If the heartbeat will not get any response from the remote system, but is just a way of ultimately generating an IOException earlier when the connection has fallen down, then you could do this (assuming that the sendHeartBeat itself will not throw an IOException):
try {
if (bufferedReader.read() == -1) {
logger.info("CONNECTION TERMINATED with EOF!");
resetConnection();
}
} catch (SocketTimeoutException e) {
// This just means our read timed out ... the socket is still good
sendHeartBeat(); //Send a heartbeat to the client
} catch (IOException e) {
logger.info("CONNECTION TERMINATED with Exception " + e.getMessage());
resetConnection();
}
....
private void resetConnection() {
clientSocket.close();
setUpSocket(); //sets up the server to reconnect to the client
}
You are checking correctly, you can should add a try catch with IOException in case it occurs.

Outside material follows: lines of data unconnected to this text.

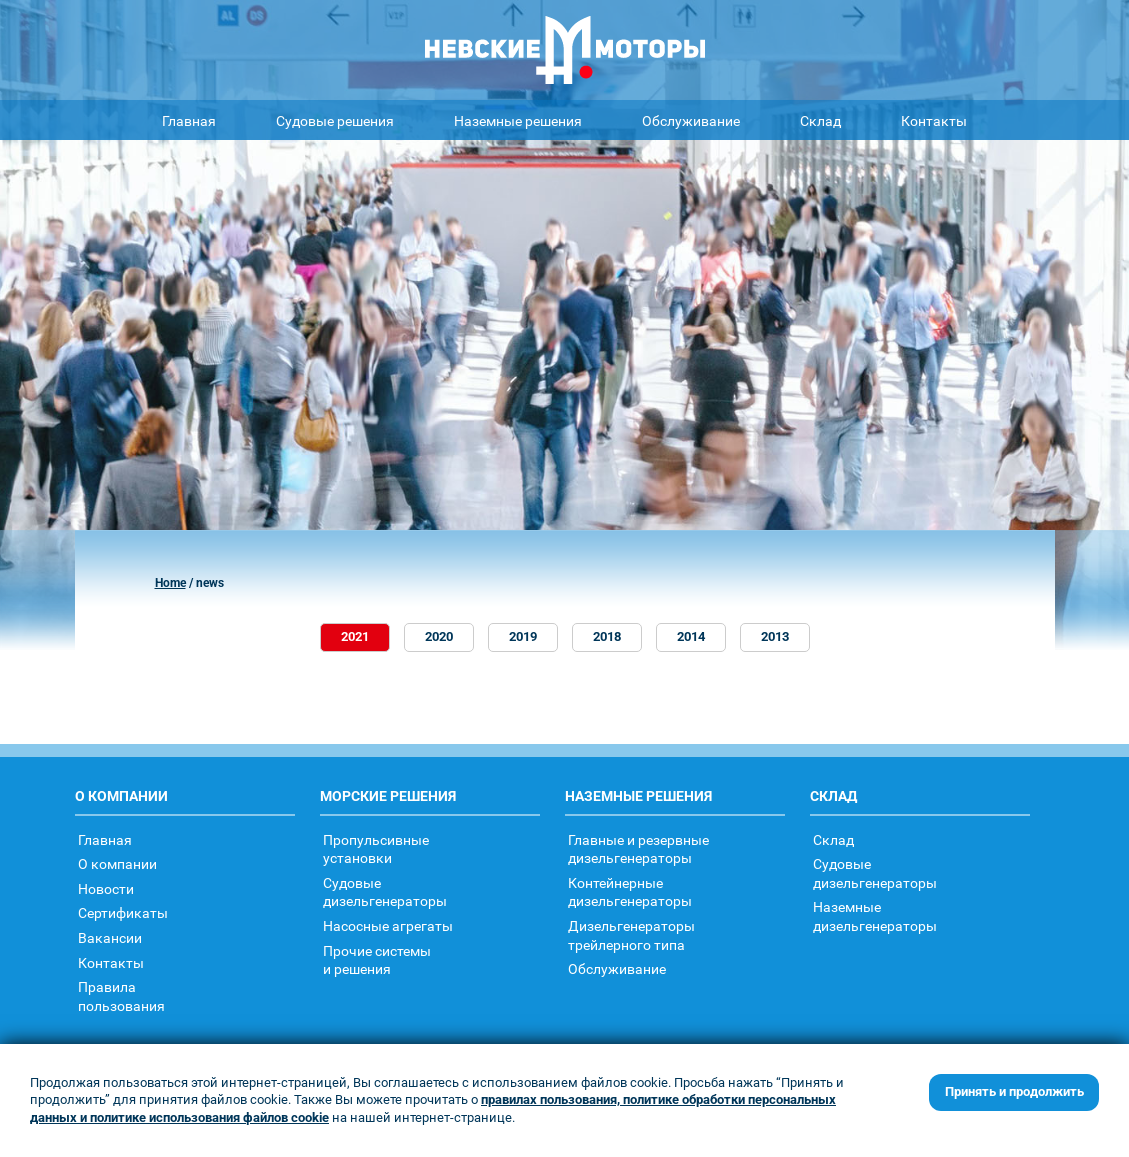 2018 (607, 636)
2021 (355, 636)
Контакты (934, 120)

There is a way to avoid threading, you can use a Selector with a non-bloking socket.
public void initialize(){
//create selector
Selector selector = Selector.open();
ServerSocketChannel acceptSocket = ServerSocketChannel.open();
acceptSocket.configureBlocking(false);
String bindIp = "127.0.0.1";
int bindPort = 80;
acceptSocket.socket().bind(new InetSocketAddress(bindIp, bindPort));
//register socket in selector for ACCEPT operation
acceptSocket.register(selector, SelectionKey.OP_ACCEPT);
this.selector = selector;
this.serverSocketChannel = serverSocketChannel;
}
public void serverStuff() {
selector.select(maxMillisecondsToWait);
Set<SelectionKey> selectedKeys = selector.selectedKeys();
if( selectedKeys.size() > 0 )
{
if( key.isAcceptable() ){
//you can accept a new connection
SocketChannel clientSk = serverSocketChannel.accept();
clientSk.configureBlocking(false);
//register your SocketChannel in the selector for READ operations
clientSk.register(selector, SelectionKey.OP_READ);
} else if( key.isReadable() ){
//you can read from your socket.
//it will return you -1 if the connection has been closed
}
}
if( shouldSendHeartBeat() ){
SendHeartBeat
}
}
You should add error checking in your disconnection detection. Sometimes an IOException may be thrown when the connection to the other end is lost.
I am afraid that threading is unavoidable here. If you don't want to block the execution of your code, you need to create a separate thread.